● **Data records**
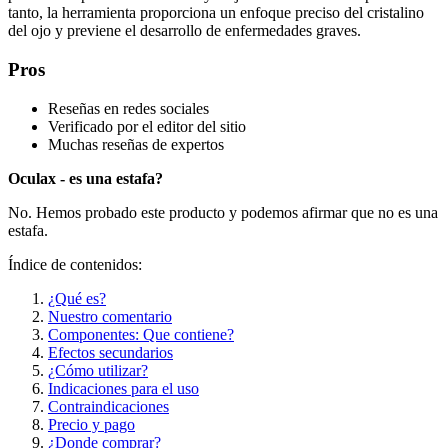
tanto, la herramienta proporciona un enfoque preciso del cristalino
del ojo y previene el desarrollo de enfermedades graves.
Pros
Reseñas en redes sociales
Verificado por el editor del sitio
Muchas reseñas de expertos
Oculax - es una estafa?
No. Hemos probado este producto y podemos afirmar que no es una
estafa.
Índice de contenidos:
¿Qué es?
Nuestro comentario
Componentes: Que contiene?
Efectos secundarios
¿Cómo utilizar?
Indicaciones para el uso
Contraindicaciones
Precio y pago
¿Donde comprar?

...

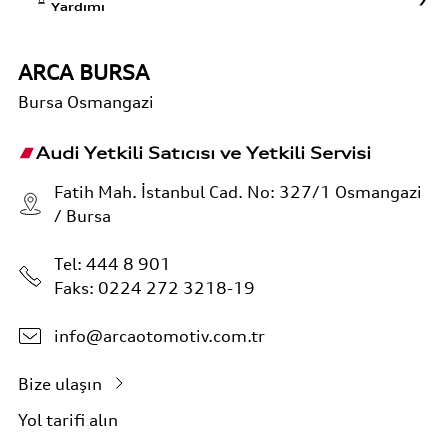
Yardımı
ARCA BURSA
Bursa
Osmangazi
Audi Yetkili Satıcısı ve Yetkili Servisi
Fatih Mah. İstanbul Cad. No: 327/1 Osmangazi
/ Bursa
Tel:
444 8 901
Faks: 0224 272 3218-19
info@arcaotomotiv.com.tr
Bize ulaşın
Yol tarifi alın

---

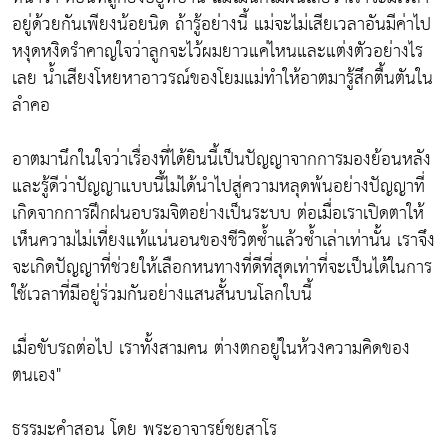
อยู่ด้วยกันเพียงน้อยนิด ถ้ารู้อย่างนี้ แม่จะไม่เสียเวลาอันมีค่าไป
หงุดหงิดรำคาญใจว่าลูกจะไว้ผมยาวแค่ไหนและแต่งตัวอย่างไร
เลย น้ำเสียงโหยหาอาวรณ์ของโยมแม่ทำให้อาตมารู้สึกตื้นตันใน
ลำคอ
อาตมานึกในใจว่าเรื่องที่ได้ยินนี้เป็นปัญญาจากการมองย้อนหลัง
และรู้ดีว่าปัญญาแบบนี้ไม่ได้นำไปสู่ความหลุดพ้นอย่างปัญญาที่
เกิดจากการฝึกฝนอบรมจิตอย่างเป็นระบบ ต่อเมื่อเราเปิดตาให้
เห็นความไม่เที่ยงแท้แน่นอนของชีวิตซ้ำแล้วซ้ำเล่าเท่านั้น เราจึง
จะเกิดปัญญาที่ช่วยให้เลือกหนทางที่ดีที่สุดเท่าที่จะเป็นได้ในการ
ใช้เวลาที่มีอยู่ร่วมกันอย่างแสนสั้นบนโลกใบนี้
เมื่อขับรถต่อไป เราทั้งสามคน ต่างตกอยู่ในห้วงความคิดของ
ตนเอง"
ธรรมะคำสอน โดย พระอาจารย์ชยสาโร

● **What the task requires**
From the records above, quote only the lines running from the line with "เลย น้ำเสียงโห" to the line with "เกิดจากการฝึกฝ", both lines included.

● **Solution to the exercise**
เลย น้ำเสียงโหยหาอาวรณ์ของโยมแม่ทำให้อาตมารู้สึกตื้นตันใน
ลำคอ
อาตมานึกในใจว่าเรื่องที่ได้ยินนี้เป็นปัญญาจากการมองย้อนหลัง
และรู้ดีว่าปัญญาแบบนี้ไม่ได้นำไปสู่ความหลุดพ้นอย่างปัญญาที่
เกิดจากการฝึกฝนอบรมจิตอย่างเป็นระบบ ต่อเมื่อเราเปิดตาให้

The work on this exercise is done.